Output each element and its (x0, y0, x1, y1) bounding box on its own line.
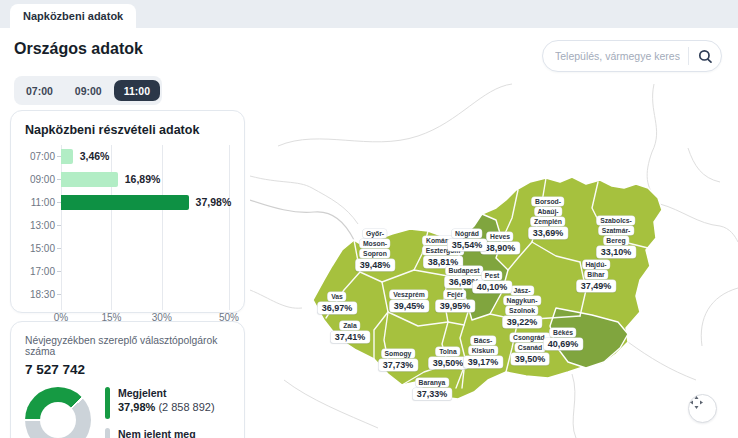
participation-bar-chart: 07:0009:0011:0013:0015:0017:0018:30 3,46… (11, 139, 244, 312)
map-pan-button[interactable] (688, 394, 717, 423)
gridline (111, 145, 112, 310)
search-icon[interactable] (689, 49, 721, 64)
y-tick-label: 13:00 (11, 214, 55, 237)
row-tick (57, 271, 61, 272)
y-tick-label: 07:00 (11, 145, 55, 168)
legend-item: Nem jelent meg62,02% (4 668 850) (105, 428, 215, 438)
voters-panel-title: Névjegyzékben szereplő választópolgárok … (25, 335, 230, 357)
time-toggle-0700[interactable]: 07:00 (16, 80, 63, 101)
county-name-line: Nagykun- (504, 296, 541, 305)
county-label-zala[interactable]: Zala37,41% (331, 321, 370, 343)
county-turnout-value: 39,50% (429, 357, 468, 369)
legend-label: Nem jelent meg (118, 428, 215, 438)
county-label-somogy[interactable]: Somogy37,73% (379, 349, 418, 371)
y-tick-label: 09:00 (11, 168, 55, 191)
voters-total: 7 527 742 (25, 362, 230, 377)
bar-value-label: 3,46% (80, 149, 110, 164)
county-name-line: Veszprém (390, 290, 428, 299)
y-tick-label: 17:00 (11, 260, 55, 283)
time-toggle-1100[interactable]: 11:00 (114, 80, 160, 101)
county-name-line: Bihar (584, 270, 607, 279)
county-turnout-value: 39,50% (511, 353, 550, 365)
gridline (229, 145, 230, 310)
donut-legend: Megjelent37,98% (2 858 892)Nem jelent me… (105, 387, 215, 438)
county-turnout-value: 39,48% (356, 259, 395, 271)
county-turnout-value: 33,69% (529, 227, 568, 239)
county-turnout-value: 38,90% (481, 242, 520, 254)
county-label-vas[interactable]: Vas36,97% (318, 292, 357, 314)
bar-chart-y-labels: 07:0009:0011:0013:0015:0017:0018:30 (11, 145, 55, 306)
search-input[interactable] (543, 50, 688, 62)
county-name-line: Győr- (363, 229, 387, 238)
search-box (542, 40, 722, 72)
county-label-bks[interactable]: Békés40,69% (544, 328, 583, 350)
county-turnout-value: 39,95% (436, 300, 475, 312)
county-name-line: Békés (550, 328, 576, 337)
row-tick (57, 248, 61, 249)
turnout-donut-chart (25, 387, 91, 438)
county-label-veszprm[interactable]: Veszprém39,45% (390, 290, 429, 312)
gridline (61, 145, 62, 310)
county-turnout-value: 40,10% (473, 281, 512, 293)
county-turnout-value: 40,69% (544, 338, 583, 350)
hungary-county-map[interactable]: Győr-Moson-Sopron39,48%Komárom-Esztergom… (250, 28, 738, 438)
y-tick-label: 18:30 (11, 283, 55, 306)
county-turnout-value: 35,54% (448, 239, 487, 251)
county-turnout-value: 37,73% (379, 359, 418, 371)
county-label-pest[interactable]: Pest40,10% (473, 271, 512, 293)
county-name-line: Hajdú- (582, 260, 609, 269)
voters-panel: Névjegyzékben szereplő választópolgárok … (10, 321, 245, 438)
county-name-line: Moson- (360, 239, 390, 248)
county-label-hajdbihar[interactable]: Hajdú-Bihar37,49% (577, 260, 616, 292)
y-tick-label: 15:00 (11, 237, 55, 260)
county-turnout-value: 37,41% (331, 331, 370, 343)
gridline (162, 145, 163, 310)
pan-arrows-icon (689, 395, 704, 410)
county-turnout-value: 39,22% (503, 316, 542, 328)
county-label-tolna[interactable]: Tolna39,50% (429, 347, 468, 369)
bar-07:00 (61, 149, 73, 164)
county-label-baranya[interactable]: Baranya37,33% (413, 378, 452, 400)
county-name-line: Bereg (603, 236, 628, 245)
county-name-line: Szatmár- (599, 226, 634, 235)
county-name-line: Pest (482, 271, 502, 280)
county-label-ngrd[interactable]: Nógrád35,54% (448, 229, 487, 251)
participation-panel-title: Napközbeni részvételi adatok (25, 123, 230, 137)
county-name-line: Csanád (515, 343, 546, 352)
legend-item: Megjelent37,98% (2 858 892) (105, 387, 215, 419)
county-turnout-value: 39,17% (464, 356, 503, 368)
county-label-heves[interactable]: Heves38,90% (481, 232, 520, 254)
county-name-line: Zala (340, 321, 360, 330)
time-toggle-0900[interactable]: 09:00 (65, 80, 112, 101)
county-name-line: Zemplén (531, 217, 565, 226)
bar-chart-plot: 3,46%16,89%37,98% (61, 145, 229, 306)
county-name-line: Tolna (436, 347, 460, 356)
county-label-fejr[interactable]: Fejér39,95% (436, 290, 475, 312)
county-name-line: Sopron (360, 249, 390, 258)
county-label-szabolcsszatmrbereg[interactable]: Szabolcs-Szatmár-Bereg33,10% (597, 216, 636, 258)
county-label-bcskiskun[interactable]: Bács-Kiskun39,17% (464, 336, 503, 368)
y-tick-label: 11:00 (11, 191, 55, 214)
county-name-line: Baranya (416, 378, 449, 387)
participation-panel: Napközbeni részvételi adatok 07:0009:001… (10, 110, 245, 313)
tab-napkozbeni-adatok[interactable]: Napközbeni adatok (10, 4, 136, 28)
county-label-gyrmosonsopron[interactable]: Győr-Moson-Sopron39,48% (356, 229, 395, 271)
county-name-line: Kiskun (469, 346, 498, 355)
county-name-line: Somogy (382, 349, 415, 358)
county-name-line: Borsod- (532, 197, 564, 206)
bar-value-label: 37,98% (196, 195, 232, 210)
county-turnout-value: 37,33% (413, 388, 452, 400)
row-tick (57, 294, 61, 295)
county-turnout-value: 33,10% (597, 246, 636, 258)
county-name-line: Jász- (510, 286, 533, 295)
legend-swatch (105, 387, 110, 419)
county-name-line: Nógrád (452, 229, 482, 238)
county-turnout-value: 39,45% (390, 300, 429, 312)
legend-label: Megjelent (118, 387, 215, 399)
county-name-line: Abaúj- (534, 207, 561, 216)
county-turnout-value: 37,49% (577, 280, 616, 292)
county-label-borsodabajzempln[interactable]: Borsod-Abaúj-Zemplén33,69% (529, 197, 568, 239)
county-name-line: Fejér (444, 290, 466, 299)
page-title: Országos adatok (14, 40, 143, 58)
county-name-line: Szolnok (506, 306, 538, 315)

* [EXERCISE AIM] Except for the pictures, set down each line of the records exactly as it appears.

* [ANSWER BOX]
Output each element and its (x0, y0, x1, y1) bounding box on its own line.
participation-bar-chart: 07:0009:0011:0013:0015:0017:0018:30 3,46… (11, 139, 244, 312)
map-pan-button[interactable] (688, 394, 717, 423)
gridline (111, 145, 112, 310)
search-icon[interactable] (689, 49, 721, 64)
y-tick-label: 13:00 (11, 214, 55, 237)
row-tick (57, 271, 61, 272)
y-tick-label: 07:00 (11, 145, 55, 168)
legend-item: Nem jelent meg62,02% (4 668 850) (105, 428, 215, 438)
voters-panel-title: Névjegyzékben szereplő választópolgárok … (25, 335, 230, 357)
time-toggle-0700[interactable]: 07:00 (16, 80, 63, 101)
county-name-line: Nagykun- (504, 296, 541, 305)
county-label-zala[interactable]: Zala37,41% (331, 321, 370, 343)
county-turnout-value: 39,50% (429, 357, 468, 369)
legend-label: Nem jelent meg (118, 428, 215, 438)
county-label-somogy[interactable]: Somogy37,73% (379, 349, 418, 371)
y-tick-label: 09:00 (11, 168, 55, 191)
voters-total: 7 527 742 (25, 362, 230, 377)
bar-value-label: 3,46% (80, 149, 110, 164)
county-name-line: Veszprém (390, 290, 428, 299)
y-tick-label: 17:00 (11, 260, 55, 283)
time-toggle-1100[interactable]: 11:00 (114, 80, 160, 101)
county-name-line: Bihar (584, 270, 607, 279)
county-turnout-value: 39,50% (511, 353, 550, 365)
gridline (229, 145, 230, 310)
donut-legend: Megjelent37,98% (2 858 892)Nem jelent me… (105, 387, 215, 438)
county-turnout-value: 39,48% (356, 259, 395, 271)
county-turnout-value: 33,69% (529, 227, 568, 239)
county-turnout-value: 38,90% (481, 242, 520, 254)
county-label-vas[interactable]: Vas36,97% (318, 292, 357, 314)
bar-chart-y-labels: 07:0009:0011:0013:0015:0017:0018:30 (11, 145, 55, 306)
search-input[interactable] (543, 50, 688, 62)
county-name-line: Győr- (363, 229, 387, 238)
search-box (542, 40, 722, 72)
county-label-bks[interactable]: Békés40,69% (544, 328, 583, 350)
county-turnout-value: 39,95% (436, 300, 475, 312)
county-name-line: Békés (550, 328, 576, 337)
row-tick (57, 248, 61, 249)
turnout-donut-chart (25, 387, 91, 438)
county-label-veszprm[interactable]: Veszprém39,45% (390, 290, 429, 312)
gridline (61, 145, 62, 310)
county-turnout-value: 40,10% (473, 281, 512, 293)
county-turnout-value: 40,69% (544, 338, 583, 350)
hungary-county-map[interactable]: Győr-Moson-Sopron39,48%Komárom-Esztergom… (250, 28, 738, 438)
y-tick-label: 18:30 (11, 283, 55, 306)
county-turnout-value: 35,54% (448, 239, 487, 251)
county-turnout-value: 37,73% (379, 359, 418, 371)
county-label-pest[interactable]: Pest40,10% (473, 271, 512, 293)
county-name-line: Hajdú- (582, 260, 609, 269)
voters-panel: Névjegyzékben szereplő választópolgárok … (10, 321, 245, 438)
county-name-line: Moson- (360, 239, 390, 248)
county-label-hajdbihar[interactable]: Hajdú-Bihar37,49% (577, 260, 616, 292)
y-tick-label: 15:00 (11, 237, 55, 260)
county-turnout-value: 37,41% (331, 331, 370, 343)
gridline (162, 145, 163, 310)
pan-arrows-icon (689, 395, 704, 410)
county-turnout-value: 39,22% (503, 316, 542, 328)
county-label-tolna[interactable]: Tolna39,50% (429, 347, 468, 369)
bar-07:00 (61, 149, 73, 164)
county-label-baranya[interactable]: Baranya37,33% (413, 378, 452, 400)
county-name-line: Bereg (603, 236, 628, 245)
county-name-line: Szatmár- (599, 226, 634, 235)
county-name-line: Pest (482, 271, 502, 280)
county-label-ngrd[interactable]: Nógrád35,54% (448, 229, 487, 251)
participation-panel-title: Napközbeni részvételi adatok (25, 123, 230, 137)
county-name-line: Csanád (515, 343, 546, 352)
legend-item: Megjelent37,98% (2 858 892) (105, 387, 215, 419)
county-turnout-value: 39,17% (464, 356, 503, 368)
county-label-heves[interactable]: Heves38,90% (481, 232, 520, 254)
county-name-line: Zala (340, 321, 360, 330)
time-toggle-0900[interactable]: 09:00 (65, 80, 112, 101)
county-name-line: Zemplén (531, 217, 565, 226)
bar-chart-plot: 3,46%16,89%37,98% (61, 145, 229, 306)
county-name-line: Tolna (436, 347, 460, 356)
county-label-fejr[interactable]: Fejér39,95% (436, 290, 475, 312)
county-name-line: Sopron (360, 249, 390, 258)
county-label-szabolcsszatmrbereg[interactable]: Szabolcs-Szatmár-Bereg33,10% (597, 216, 636, 258)
county-label-bcskiskun[interactable]: Bács-Kiskun39,17% (464, 336, 503, 368)
y-tick-label: 11:00 (11, 191, 55, 214)
county-name-line: Baranya (416, 378, 449, 387)
participation-panel: Napközbeni részvételi adatok 07:0009:001… (10, 110, 245, 313)
tab-napkozbeni-adatok[interactable]: Napközbeni adatok (10, 4, 136, 28)
county-label-gyrmosonsopron[interactable]: Győr-Moson-Sopron39,48% (356, 229, 395, 271)
county-name-line: Kiskun (469, 346, 498, 355)
county-name-line: Somogy (382, 349, 415, 358)
county-name-line: Borsod- (532, 197, 564, 206)
bar-value-label: 37,98% (196, 195, 232, 210)
county-turnout-value: 37,33% (413, 388, 452, 400)
row-tick (57, 294, 61, 295)
county-turnout-value: 33,10% (597, 246, 636, 258)
county-name-line: Jász- (510, 286, 533, 295)
legend-swatch (105, 387, 110, 419)
county-name-line: Nógrád (452, 229, 482, 238)
county-turnout-value: 39,45% (390, 300, 429, 312)
legend-label: Megjelent (118, 387, 215, 399)
county-name-line: Abaúj- (534, 207, 561, 216)
county-turnout-value: 37,49% (577, 280, 616, 292)
county-label-borsodabajzempln[interactable]: Borsod-Abaúj-Zemplén33,69% (529, 197, 568, 239)
county-name-line: Fejér (444, 290, 466, 299)
page-title: Országos adatok (14, 40, 143, 58)
county-name-line: Szolnok (506, 306, 538, 315)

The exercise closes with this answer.